Option 1 - Infrastructure as Code
One of the great enabling features of modern cloud platforms is the ability to define infrastructure as code. Rather than logging into a GUI and button-clicking our way to a production environment, we can simply define our infrastructure using a standard, human-readable format such as JSON or YAML. These files can be managed in source control to ensure proper versioning, change control, and even release capabilities to deploy infrastructure in true CI/CD fashion. IaC approaches help reduce drift because there is a clear, documented standard configuration. Releasing that configuration via pipelines ensures that the standard is reapplied if drift occurs between releases. Another wonderful aspect of this technology is idempotence. From an automation standpoint, rather than several ‘if/else’ statements to first check the state of a system to see if changes are needed, we simply define what the desired state should look like. The underlying engine that processes the configuration file can then perform that logic and simply do nothing if the target is already in the correct configuration.
Vendor agnostic solutions such as Terraform offer excellent capabilities to use infrastructure as code, while abstracting away the underlying cloud platform. Such capabilities make these tools well-suited for multi-cloud deployments.
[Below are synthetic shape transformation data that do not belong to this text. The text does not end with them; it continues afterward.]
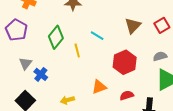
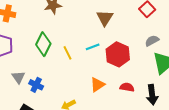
brown triangle: (133, 26) -> (105, 18), moved
cyan line: (97, 36) -> (93, 47), moved, turned -40
red semicircle: (127, 95) -> (127, 87), turned 40

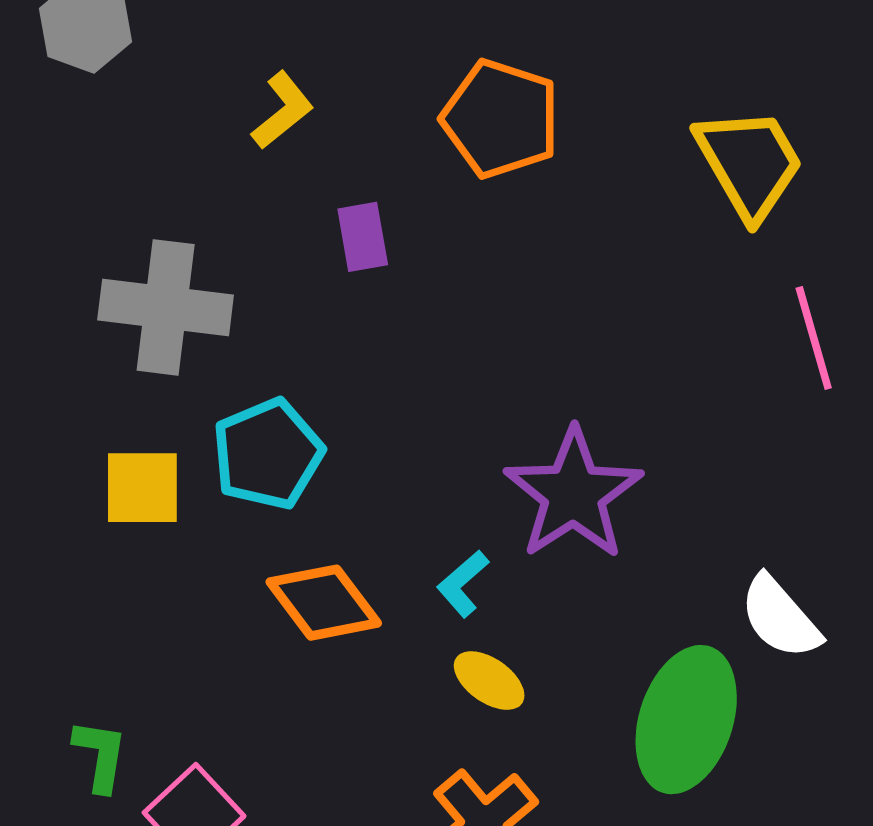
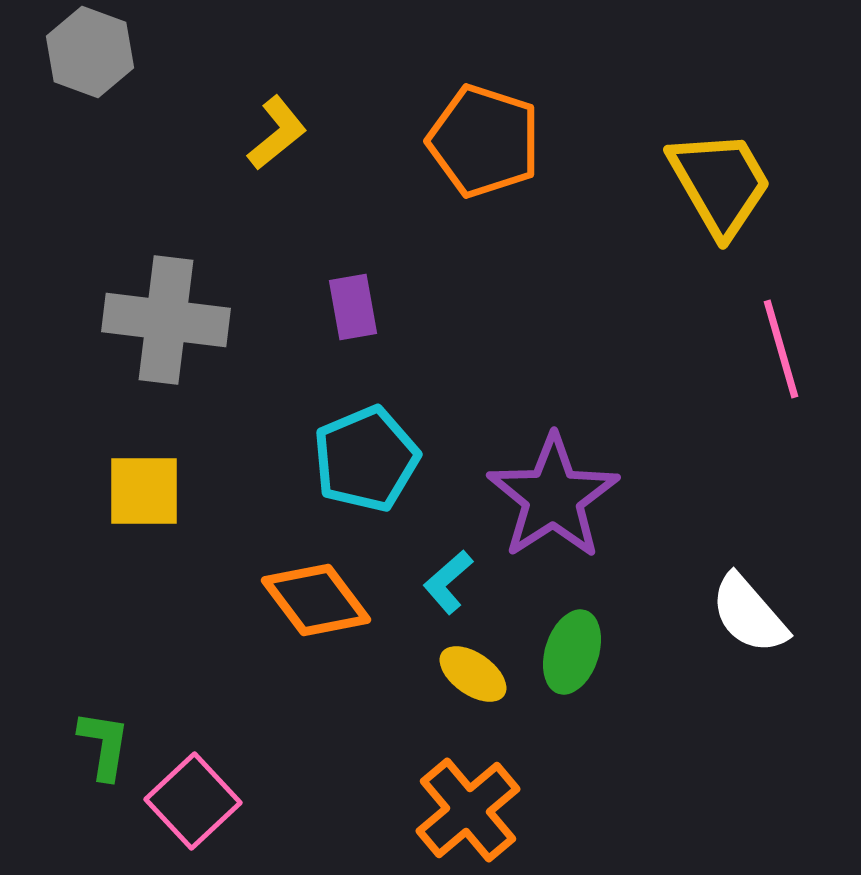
purple rectangle: (363, 237) -> (353, 307), moved
cyan pentagon: (268, 454) -> (366, 459), moved
green ellipse: (686, 720) -> (572, 652), moved, size x0.6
In Azure, there are two popular Azure-native technologies supporting this methodology, Azure Resource Management (ARM) and Bicep. ARM templates are JSON-based and are certainly human-readable, but the format is slightly more complex. Bicep, the newer of the two, provides an even simpler format for defining infrastructure. Under the hood, Bicep files are transpiled to ARM templates prior to deployment, as Azure deployments still consume ARM format. Both options are fully supported and provide great infrastructure as code options.
With respect to the development environment, Bicep offers superior experience for users working in VS Code. Syntax is simple and extremely easy to comprehend, and Microsoft publishes a VS Code extension allowing for ease of development. The extension allows for decompiling ARM to Bicep for editing as well as compiling Bicep to ARM for deployment. Popular CI/CD vendors also provide features for automating this functionality.
For an existing deployment with known vulnerabilities, a resource or resource group can be exported to its template format. This can be done from Azure Portal, or from PowerShell.Looking back at part 1, let’s consider the ‘throwaway-resources’ resource group, which contains a deliberately vulnerable storage account with public access enabled.
First, let’s use PowerShell to connect to Azure and export a template representing the current configuration of the resource group and resources:
Connect-AzAccount
Set-AzContext -Context (Get-AzSubscription -SubscriptionName 'throwaway')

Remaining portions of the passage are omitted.